Finding a wife made easier as poverty reduction takes effect

Xinhua
Luo Yong is ecstatic to be celebrating Qixi, China’s version of Valentine’s Day, with his wife.
Xinhua

Luo Yong is ecstatic to be celebrating Qixi, China’s version of Valentine’s Day, with his wife.

Qixi, which fell yesterday, is a traditional festival based on a 2,000-year-old legend of lovers Niu Lang and Zhi Nu, who are separated the Milkway and can only meet once a year when a flock of magpies forms a bridge for them.

For 30 years, Luo had no luck in finding his Zhi Nu.

He was born into a family of the Yao ethnic minority in remote Nonghua village in south China’s Guangxi Zhuang Autonomous Region. Locked in poverty for decades, Luo struggled to find a woman willing to date him.

“No women would ever consider tying the knot with me, because they feared that they would have to spend their lives in poverty,” Luo said.

Luo was raised by his aunt, Luo Rongshan. When Luo Yong’s parents died, the 61-year-old took in the boy and his two brothers. But as they grew up, their marriage status became an unspoken anxiety.

“A few years ago, they had already reached their 30s, but none of them was married,” Luo Rongshan said. “I was quite worried.”

In 2012, close to 80 men in Luo’s village of more than 700 people were unable to find wives and the village became known as “the Singles’ Village.”

“Typically, in a Yao village, a man marries at the age of 22, and if you have not found a wife by the age of 30, you are almost doomed to remain single for the rest of your life,” said Lan Ying, Nonghua’s Party chief.

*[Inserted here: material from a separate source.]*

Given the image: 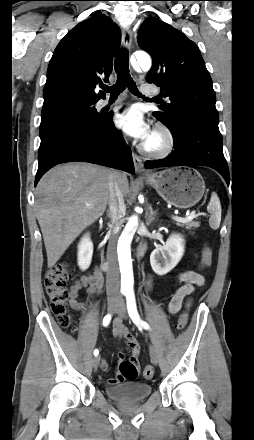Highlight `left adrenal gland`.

“Nonghua village was the epitome of the situation of China’s vast rural western areas, particularly in poverty-stricken areas,” said He Xuefeng, of Huazhong University of Science and Technology. 

“Traditionally, people married into families nearby, but in recent years, more people have moved to big cities to find jobs, which has broken the circle,” He said. “As more women chose to marry men in more developed areas to shake off poverty, men in the poor areas were left single.”

Luo Rongshan said: “Only one woman married a man in our village a few years ago, and others simply married men in areas with better fortune. Who would ever want to continue to stay in dark, dank hovels and live on corn grown in rock cracks?”

But as a national anti-poverty drive gains steam, the situation is changing.

Now, new buildings have replaced the tile-roofed houses in Nonghua.

“There is a paved road connecting us with the county seat, and a single journey only takes about half an hour,” Lan Ying said.

The change in the village is part of China’s anti-poverty drive over the past five years. 

With new houses and increased incomes, many single men have begun to have luck in relationships.

Last year, when Luo Yong turned 30, he started dating a woman from a nearby town.

“Her parents were not happy about it because my nephew is much older,” said Luo Rongshan. “But they were in love, and she was happy about our conditions in the village.”

The two married later last year.

“During the past two years, at least 10 bachelors have gotten married,” Lan said.